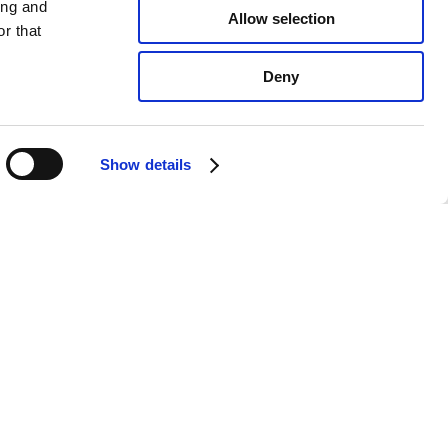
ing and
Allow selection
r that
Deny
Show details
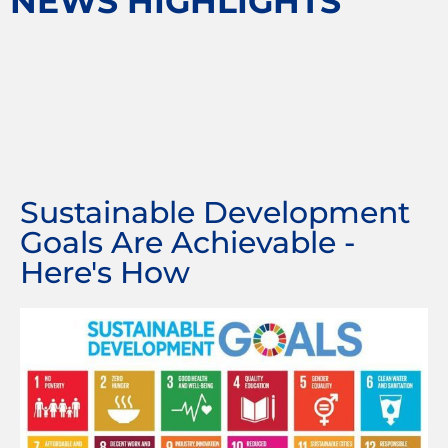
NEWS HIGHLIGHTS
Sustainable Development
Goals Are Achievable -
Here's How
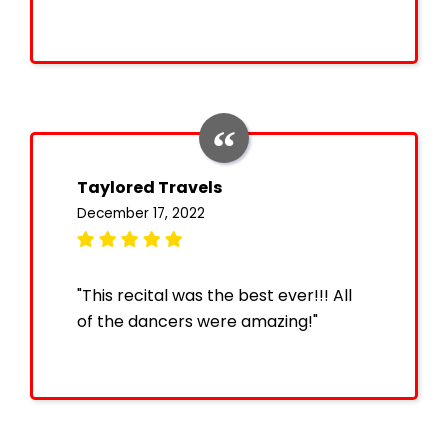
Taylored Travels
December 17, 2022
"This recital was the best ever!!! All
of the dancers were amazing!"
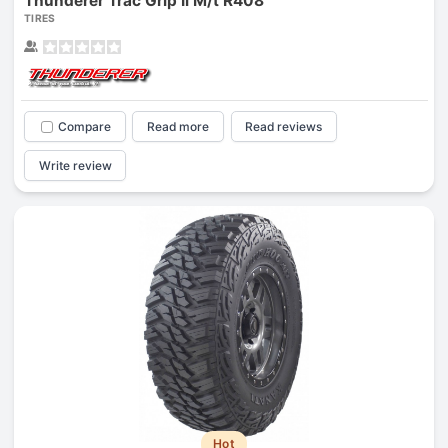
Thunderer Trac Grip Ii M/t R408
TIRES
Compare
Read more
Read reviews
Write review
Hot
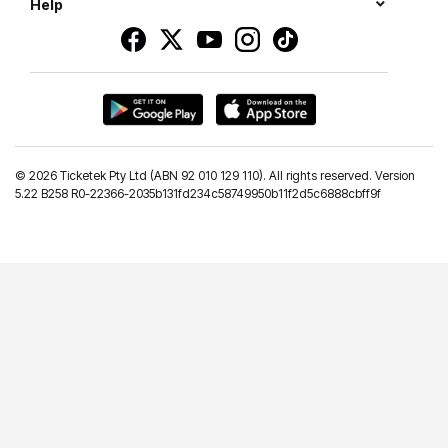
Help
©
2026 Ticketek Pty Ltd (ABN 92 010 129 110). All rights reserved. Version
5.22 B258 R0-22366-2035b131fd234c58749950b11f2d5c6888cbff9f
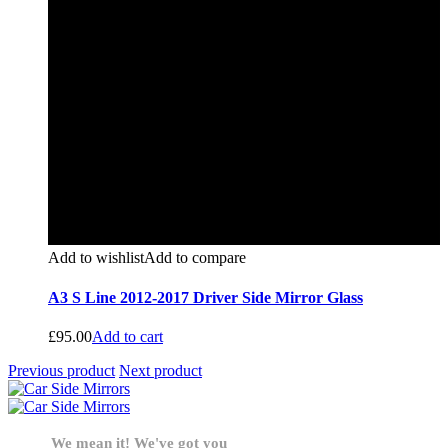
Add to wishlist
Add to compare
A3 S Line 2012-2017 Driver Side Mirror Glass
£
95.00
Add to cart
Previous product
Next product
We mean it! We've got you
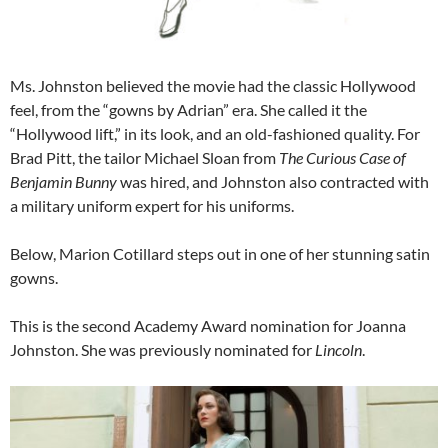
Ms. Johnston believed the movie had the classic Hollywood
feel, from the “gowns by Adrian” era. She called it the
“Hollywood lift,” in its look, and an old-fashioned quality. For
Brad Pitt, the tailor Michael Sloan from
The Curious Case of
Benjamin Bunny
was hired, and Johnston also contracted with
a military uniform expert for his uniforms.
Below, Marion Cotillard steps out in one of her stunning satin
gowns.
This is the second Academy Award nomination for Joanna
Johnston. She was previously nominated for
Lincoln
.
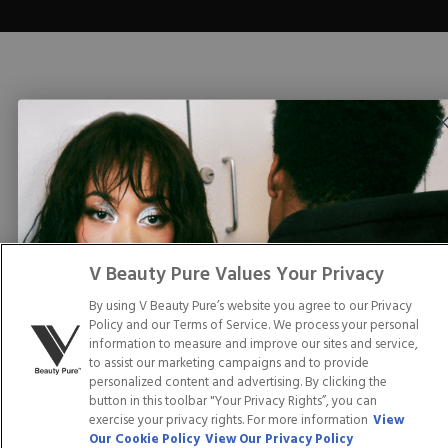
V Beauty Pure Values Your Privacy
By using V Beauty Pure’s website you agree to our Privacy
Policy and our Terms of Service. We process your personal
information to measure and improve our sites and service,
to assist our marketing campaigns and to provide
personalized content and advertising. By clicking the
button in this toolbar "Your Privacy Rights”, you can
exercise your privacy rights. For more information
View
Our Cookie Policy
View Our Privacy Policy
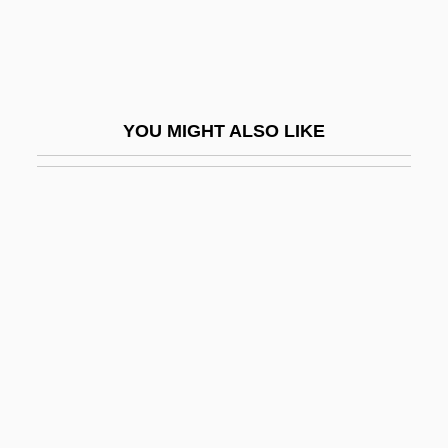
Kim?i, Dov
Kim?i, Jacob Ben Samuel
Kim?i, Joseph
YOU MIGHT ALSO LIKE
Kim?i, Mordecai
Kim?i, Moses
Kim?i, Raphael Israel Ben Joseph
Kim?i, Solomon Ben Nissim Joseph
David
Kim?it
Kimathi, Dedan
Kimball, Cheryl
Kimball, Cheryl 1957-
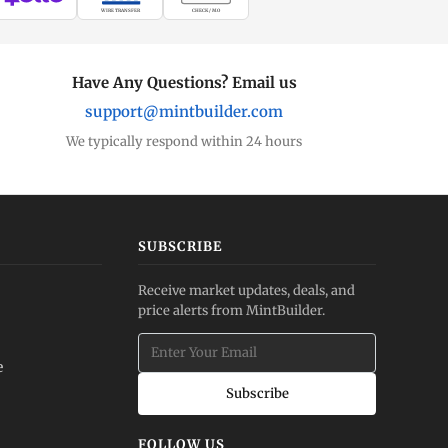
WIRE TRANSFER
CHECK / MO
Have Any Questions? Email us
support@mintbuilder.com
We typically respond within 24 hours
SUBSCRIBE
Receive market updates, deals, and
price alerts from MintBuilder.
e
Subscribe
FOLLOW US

--- --- ---

**TASK OBJECTIVE**
A faithful copy is needed: reproduce all of the data above, leaving the pictures out.

**RESPONSE AREA**
ing and
Allow selection
r that
Deny
Show details
NEWS HIGHLIGHTS
Sustainable Development
Goals Are Achievable -
Here's How
Taylored Travels
December 17, 2022
"This recital was the best ever!!! All
of the dancers were amazing!"
Thunderer Trac Grip Ii M/t R408
TIRES
Compare
Read more
Read reviews
Write review
Hot
Help
©
2026 Ticketek Pty Ltd (ABN 92 010 129 110). All rights reserved. Version
5.22 B258 R0-22366-2035b131fd234c58749950b11f2d5c6888cbff9f
Add to wishlist
Add to compare
A3 S Line 2012-2017 Driver Side Mirror Glass
£
95.00
Add to cart
Previous product
Next product
We mean it! We've got you
Ms. Johnston believed the movie had the classic Hollywood
feel, from the “gowns by Adrian” era. She called it the
“Hollywood lift,” in its look, and an old-fashioned quality. For
Brad Pitt, the tailor Michael Sloan from
The Curious Case of
Benjamin Bunny
was hired, and Johnston also contracted with
a military uniform expert for his uniforms.
Below, Marion Cotillard steps out in one of her stunning satin
gowns.
This is the second Academy Award nomination for Joanna
Johnston. She was previously nominated for
Lincoln
.
V Beauty Pure Values Your Privacy
By using V Beauty Pure’s website you agree to our Privacy
Policy and our Terms of Service. We process your personal
information to measure and improve our sites and service,
to assist our marketing campaigns and to provide
personalized content and advertising. By clicking the
button in this toolbar "Your Privacy Rights”, you can
exercise your privacy rights. For more information
View
Our Cookie Policy
View Our Privacy Policy
Kim?i, Dov
Kim?i, Jacob Ben Samuel
Kim?i, Joseph
YOU MIGHT ALSO LIKE
Kim?i, Mordecai
Kim?i, Moses
Kim?i, Raphael Israel Ben Joseph
Kim?i, Solomon Ben Nissim Joseph
David
Kim?it
Kimathi, Dedan
Kimball, Cheryl
Kimball, Cheryl 1957-
WIRE TRANSFER
CHECK / MO
Have Any Questions? Email us
support@mintbuilder.com
We typically respond within 24 hours
SUBSCRIBE
Receive market updates, deals, and
price alerts from MintBuilder.
e
Subscribe
FOLLOW US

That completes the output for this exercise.